South Block Development is on the whole a rather successful implementation; again, these are individual decisions about how the buildings look that you could quibble with. But the decision of it to be a commercial area with a residential portion on top is good. They could have conceivably expanded the campus in that direction, but thankfully they didn’t…
TDR: You see this type of encroachment in the Lodge, right?
SM: Yes, this might be the best example of it. Essentially it was built as a hotel, as part of the town.
TDR: And what of the new remodeling of Alumni Gym?
SM: Very impressive. I think it’s kind of neat that they made it in to a fitness space. After all, that was its original use. Long ago, a whole class would gather there, work out together and, you know, lift barbells. When the class would enter they would be weighed. Exercise back then was something entirely different. Much more regimented. More designed to identify and eliminate weaklings.
TDR: I’ve always thought having a cemetery in the midst of a college campus was rather unique. I don’t think too many make it to the cemetery, which is a shame because I rather enjoy taking walks through it.
SM: I think its great. If you need a respite from your studies, a change of scenery, or to put things in perspective, it’s great.
Wheelock set it out back in the 1730s. And it’s very much a counterpart of the Green… [the Green] is full of trees, rectilinear, full of life, and bustle, while the cemetery is a place of contemplation, ravines, death, and so forth.
The only unfortunate thing is that it blocks access to the grad school. I think this is what lead Larsen to propose a large causeway to connect Thayer dining hall area with the graduate part of the campus; it would basically be a parallel to Tuck Mall.
TDR: Naturally, of material concern to the future incoming classes of Dartmouth are the plans for a replacement to the “Thayer Dining Hall”.
SM: Yes, I hope some of that area is preserved, in particular the buildings of South Fairbanks and North Fairbanks [the present site of the Tucker Foundation] should be preserved, South Fairbanks being the first building designed and built by Charles Rich 1875, the first really successful architect to graduate from the College. He originally designed the building as a house for his fraternity, Beta Theta Pi. He worked on the campus expansion under the Tucker administration for nearly two decades, but building the Beta house took the longest time, as the fraternity had trouble raising the necessary money.
North Fairbanks, in fact used to be a prep school gym. The Clark School operated in Hanover from 1918 until 1952, and sold its property to Dartmouth the following year.
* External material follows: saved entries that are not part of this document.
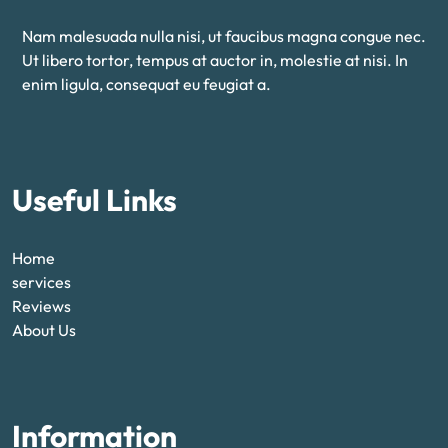
Nam malesuada nulla nisi, ut faucibus magna congue nec.
Ut libero tortor, tempus at auctor in, molestie at nisi. In
enim ligula, consequat eu feugiat a.
Useful Links
Home
services
Reviews
About Us
Information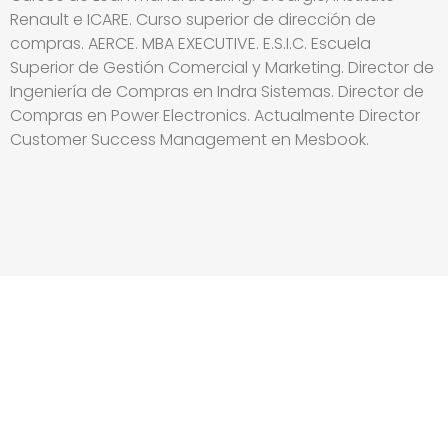
Renault e ICARE. Curso superior de dirección de
compras. AERCE. MBA EXECUTIVE. E.S.I.C. Escuela
Superior de Gestión Comercial y Marketing. Director de
Ingeniería de Compras en Indra Sistemas. Director de
Compras en Power Electronics. Actualmente Director
Customer Success Management en Mesbook.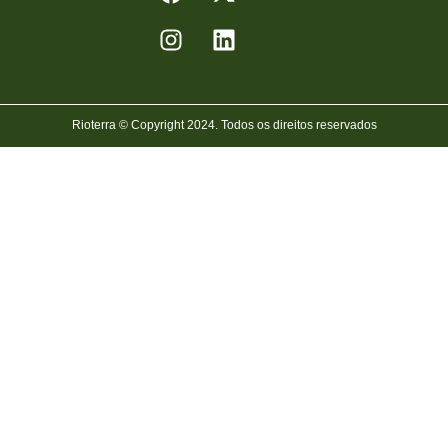
Rioterra © Copyright 2024. Todos os direitos reservados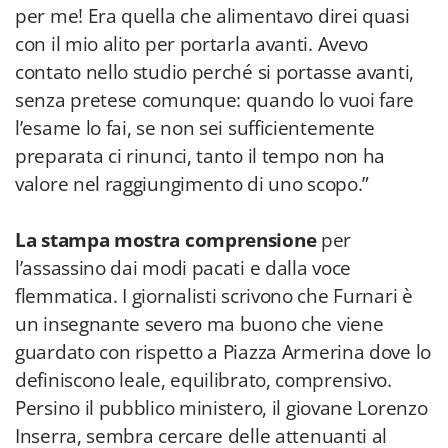
per me! Era quella che alimentavo direi quasi
con il mio alito per portarla avanti. Avevo
contato nello studio perché si portasse avanti,
senza pretese comunque: quando lo vuoi fare
l’esame lo fai, se non sei sufficientemente
preparata ci rinunci, tanto il tempo non ha
valore nel raggiungimento di uno scopo.”
La stampa mostra comprensione
per
l’assassino dai modi pacati e dalla voce
flemmatica. I giornalisti scrivono che Furnari è
un insegnante severo ma buono che viene
guardato con rispetto a Piazza Armerina dove lo
definiscono leale, equilibrato, comprensivo.
Persino il pubblico ministero, il giovane Lorenzo
Inserra, sembra cercare delle attenuanti al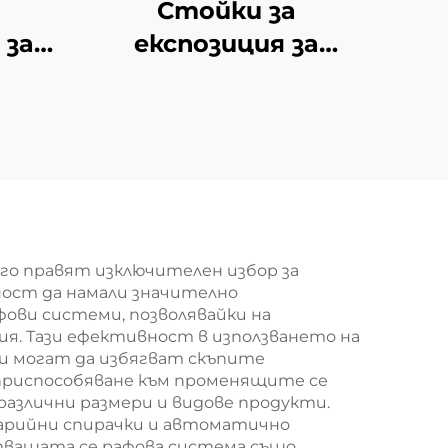
Стойки за
 за
експозиция за
dola
магазини YD-S034
го правят изключителен избор за
ност да намали значително
ови системи, позволявайки на
. Тази ефективност в използването на
и могат да избягват скъпите
 приспособяване към променящите се
 различни размери и видове продукти.
варийни спирачки и автоматично
стващата се рафова система също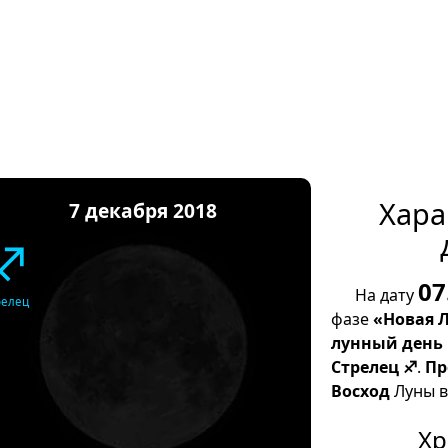
Хара
7 декабря 2018
♐
07
На дату
релец
фазе
«Новая 
лунный день
Стрелец ♐
.
Пр
Восход
Луны в 
Хр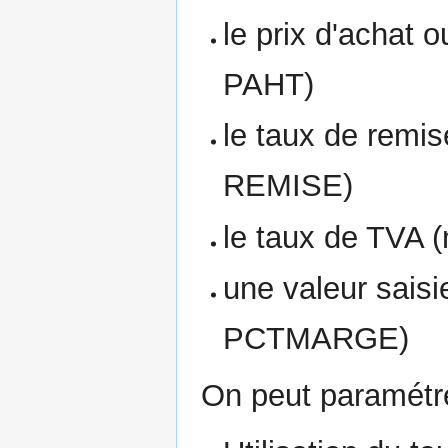
le prix d'achat o
PAHT)
le taux de remise
REMISE)
le taux de TVA (
une valeur saisi
PCTMARGE)
On peut paramétre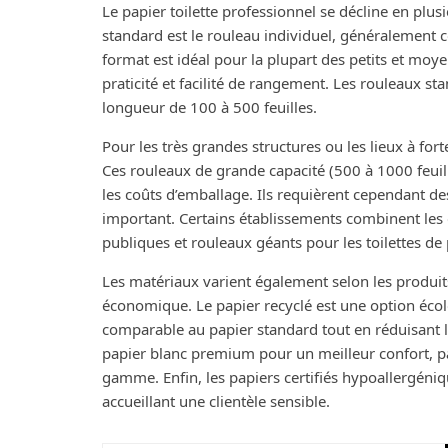
Le papier toilette professionnel se décline en plus
standard est le rouleau individuel, généralement 
format est idéal pour la plupart des petits et mo
praticité et facilité de rangement. Les rouleaux s
longueur de 100 à 500 feuilles.
Pour les très grandes structures ou les lieux à fo
Ces rouleaux de grande capacité (500 à 1000 feui
les coûts d’emballage. Ils requièrent cependant de
important. Certains établissements combinent les 
publiques et rouleaux géants pour les toilettes d
Les matériaux varient également selon les produits
économique. Le papier recyclé est une option éco
comparable au papier standard tout en réduisant l
papier blanc premium pour un meilleur confort, p
gamme. Enfin, les papiers certifiés hypoallergéni
accueillant une clientèle sensible.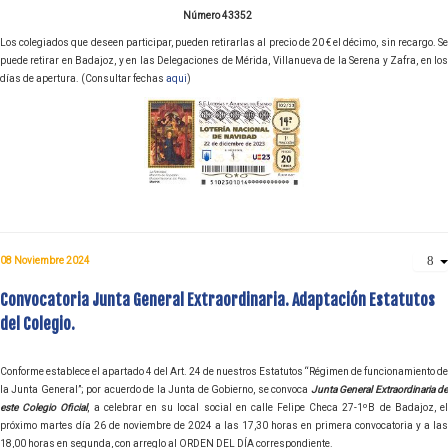
Número 43352
Los colegiados que deseen participar, pueden retirarlas al precio de 20 € el décimo, sin recargo. Se
puede retirar en Badajoz, y en las Delegaciones de Mérida, Villanueva de la Serena y Zafra, en los
días de apertura. (Consultar fechas
aqui
)
08 Noviembre 2024
Convocatoria Junta General Extraordinaria. Adaptación Estatutos
del Colegio.
Conforme establece el apartado 4 del Art. 24 de nuestros Estatutos “Régimen de funcionamiento de
la Junta General”; por acuerdo de la Junta de Gobierno, se convoca
Junta General Extraordinaria d
este Colegio Oficial
, a celebrar en su local social en calle Felipe Checa 27-1ºB de Badajoz, el
próximo martes día 26 de noviembre de 2024 a las 17,30 horas en primera convocatoria y a las
18,00 horas en segunda, con arreglo al ORDEN DEL DÍA correspondiente.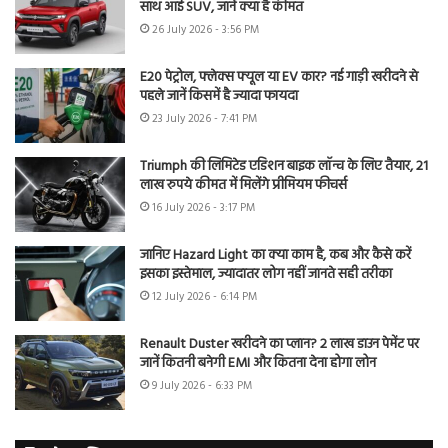
साथ आई SUV, जानें क्या है कीमत
26 July 2026 - 3:56 PM
E20 पेट्रोल, फ्लेक्स फ्यूल या EV कार? नई गाड़ी खरीदने से
पहले जानें किसमें है ज्यादा फायदा
23 July 2026 - 7:41 PM
Triumph की लिमिटेड एडिशन बाइक लॉन्च के लिए तैयार, 21
लाख रुपये कीमत में मिलेंगे प्रीमियम फीचर्स
16 July 2026 - 3:17 PM
जानिए Hazard Light का क्या काम है, कब और कैसे करें
इसका इस्तेमाल, ज्यादातर लोग नहीं जानते सही तरीका
12 July 2026 - 6:14 PM
Renault Duster खरीदने का प्लान? 2 लाख डाउन पेमेंट पर
जानें कितनी बनेगी EMI और कितना देना होगा लोन
9 July 2026 - 6:33 PM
The sale also included Cutter, North Hall, and the Sig Ep house. North Fairbanks was moved from the spot where Baker is now. It certainly was the largest building move in Hanover’s history.
My only concern is that, well…that out of any building on campus the dining hall is where you’d like to preserve the sense of collegiality. This is why we see the expansive dining halls with wooden beams. Now it’s obvious we don’t eat like they did in the ‘30s. But it is a nice ideal of having this grand model instead of going out to a restaurant. This is what I would look out for in the new plans. But they aren’t finalized yet, so I’m not being critical. It’s just something I would definitely keep an eye on.